MATERIAL TO PROCESS:
------------------------

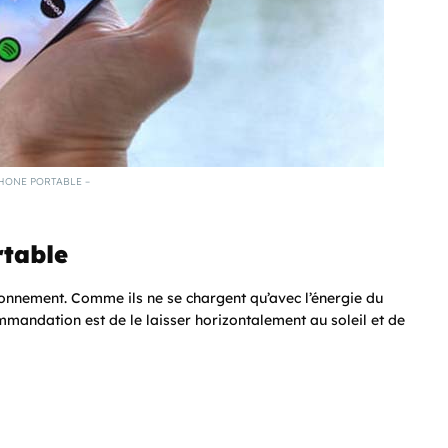
HONE PORTABLE –
rtable
vironnement. Comme ils ne se chargent qu’avec l’énergie du
commandation est de le laisser horizontalement au soleil et de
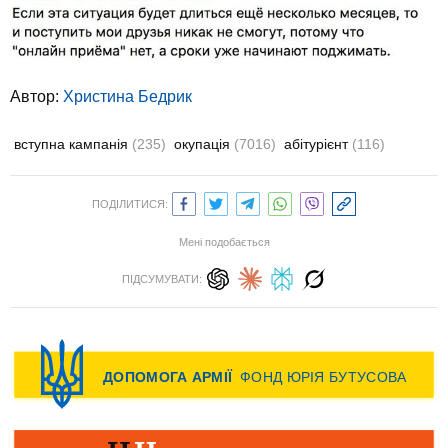
Автор:
Христина Бедрик
вступна кампанія
(235)
окупація
(7016)
абітурієнт
(116)
ПОДІЛИТИСЯ:
Мені подобається
ПІДСУМУВАТИ:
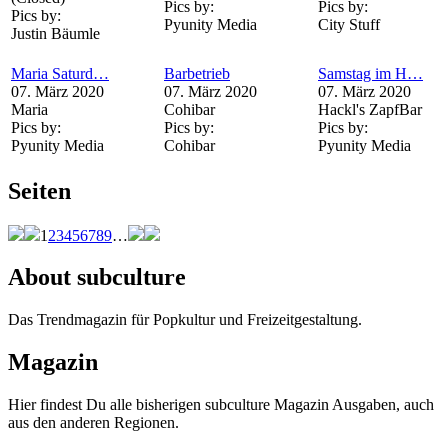
Pics by:
Pics by:
Pics by:
Pyunity Media
City Stuff
Justin Bäumle
Maria Saturd…
Barbetrieb
Samstag im H…
07. März 2020
07. März 2020
07. März 2020
Maria
Cohibar
Hackl's ZapfBar
Pics by:
Pics by:
Pics by:
Pyunity Media
Cohibar
Pyunity Media
Seiten
1
2
3
4
5
6
7
8
9
…
About subculture
Das Trendmagazin für Popkultur und Freizeitgestaltung.
Magazin
Hier findest Du alle bisherigen subculture Magazin Ausgaben, auch
aus den anderen Regionen.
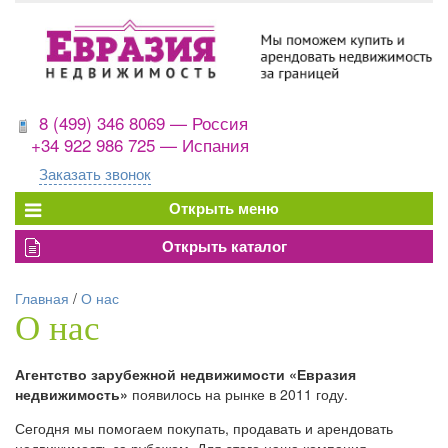
8 (499) 346 8069 — Россия
+34 922 986 725 — Испания
Заказать звонок
Главная
/
О нас
О нас
Агентство зарубежной недвижимости «Евразия
недвижимость»
появилось на рынке в 2011 году.
Сегодня мы помогаем покупать, продавать и арендовать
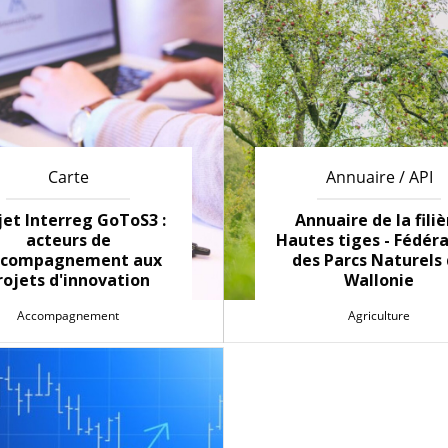
Carte
Annuaire / API
jet Interreg GoToS3 :
Annuaire de la filiè
acteurs de
Hautes tiges - Fédér
accompagnement aux
des Parcs Naturels
rojets d'innovation
Wallonie
Accompagnement
Agriculture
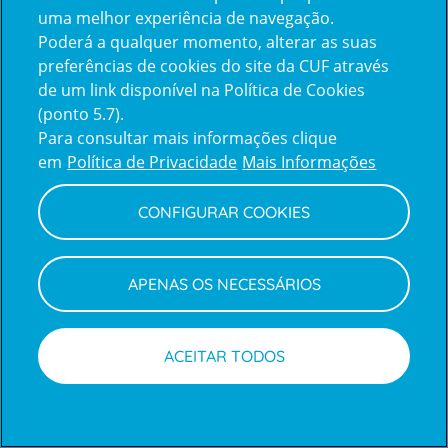
uma melhor experiência de navegação.
Poderá a qualquer momento, alterar as suas
Inicie sessão com a Apple
preferências de cookies do site da CUF através
de um link disponível na Política de Cookies
(ponto 5.7).
Inicie sessão com o Google
Para consultar mais informações clique
em
Política de Privacidade
Mais Informações
Centro de Apoio ao Cliente
|
Política de Privacidade e Cookies
CONFIGURAR COOKIES
APENAS OS NECESSÁRIOS
ACEITAR TODOS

------------------------

PROBLEM TO SOLVE: Produce a word-for-word copy of the records, omitting all images.

TASK RESPONSE:
HONE PORTABLE –
rtable
vironnement. Comme ils ne se chargent qu’avec l’énergie du
commandation est de le laisser horizontalement au soleil et de
Автор:
Христина Бедрик
вступна кампанія
(235)
окупація
(7016)
абітурієнт
(116)
ПОДІЛИТИСЯ:
Мені подобається
ПІДСУМУВАТИ:
Pics by:
Pics by:
Pics by:
Pyunity Media
City Stuff
Justin Bäumle
Maria Saturd…
Barbetrieb
Samstag im H…
07. März 2020
07. März 2020
07. März 2020
Maria
Cohibar
Hackl's ZapfBar
Pics by:
Pics by:
Pics by:
Pyunity Media
Cohibar
Pyunity Media
Seiten
1
2
3
4
5
6
7
8
9
…
About subculture
Das Trendmagazin für Popkultur und Freizeitgestaltung.
Magazin
Hier findest Du alle bisherigen subculture Magazin Ausgaben, auch
aus den anderen Regionen.
8 (499) 346 8069 — Россия
+34 922 986 725 — Испания
Заказать звонок
Главная
/
О нас
О нас
Агентство зарубежной недвижимости «Евразия
недвижимость»
появилось на рынке в 2011 году.
Сегодня мы помогаем покупать, продавать и арендовать
Carte
Annuaire / API
jet Interreg GoToS3 :
Annuaire de la filiè
acteurs de
Hautes tiges - Fédér
accompagnement aux
des Parcs Naturels
rojets d'innovation
Wallonie
Accompagnement
Agriculture
uma melhor experiência de navegação.
Poderá a qualquer momento, alterar as suas
Inicie sessão com a Apple
preferências de cookies do site da CUF através
de um link disponível na Política de Cookies
(ponto 5.7).
Inicie sessão com o Google
Para consultar mais informações clique
em
Política de Privacidade
Mais Informações
Centro de Apoio ao Cliente
|
Política de Privacidade e Cookies
CONFIGURAR COOKIES
APENAS OS NECESSÁRIOS
ACEITAR TODOS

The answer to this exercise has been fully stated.